Sudanese community raised a peaceful protest in Cardiff to against the military coup that hindered the transition to democracy.

Sudanese in Cardiff protest the military coup and call for peace back to Sudan

Sudanese protesters rallied in Cardiff last Saturday to demand no more fear and destruction in Sudan, and required a trial for the coup leader.

Last Saturday, the Sudanese community organized a protest in Cardiff, people shouted and sang in the street with loudspeakers and banners to protest Sudan’s military coup.

“I just want a loving and fun and happy and amazing country that my children can be a part of, where there is not a constant fear of death or destruction over the strike,” says Sarrah, one of the protesters in the street.

Sarrah, 24, student, wishes to go back to her homeland in the future, where there is no more fear of death

The protest in Queen Street lasted from morning to afternoon, and protesters kept shouting “al-Burhan (military coup leader) to ICC”. There was also a protest on 30th October in London, and the Sudanese Community is the organizer of these protests. “We have millions and millions of people come out all across the world and protest peacefully,” says Sarrah.

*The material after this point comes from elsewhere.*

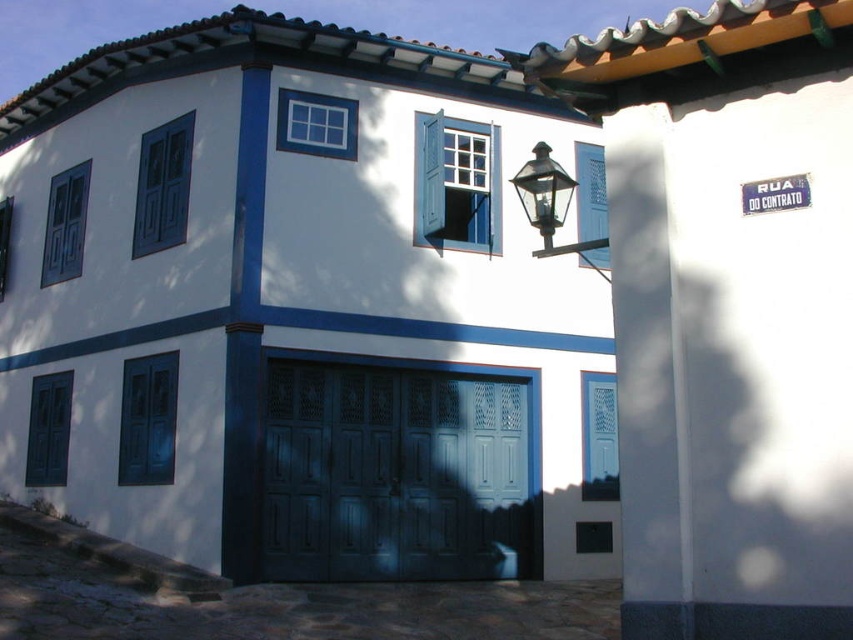 You are standing in front of the two story colonial style building. You see a point at coordinates (x=393, y=474). What object is located at that point?

The point at coordinates (x=393, y=474) corresponds to the dark wood glass garage door at center.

Protesters shouted “al-Burhan to ICC” with loudspeakers and banners, and required a trial for the coup leader

There were 15 coups that happened in Sudan ever since its independence in 1956. The military coup that took place on 25th October, which Abdel Fattah al-Burhan led, has arrested the prime minister and his wife, as well as the cabinet members. And the coup was seen as a barrier to Sudan’s transition to democracy.

After the democratic revolution in 2019, many Sudanese were eager to build a democratic country. However, the coup just put the land and people at risk again. After the military coup, vast numbers of people have come out to support the civilian government and protest the military.

A Sudanese community rallied on street against Sudan’s military coup, most of them expect to go back to their homeland.

“We have been trying to slowly move our country towards a more democratic rule one where the people have more safe in the country…but there’s no way possible for us to go back,” says Sarrah.

The military coup hindered the transition to democracy in Sudan, and more democratic groups have come out against the military coup. They expect to find a way of bringing peace back to Sudan.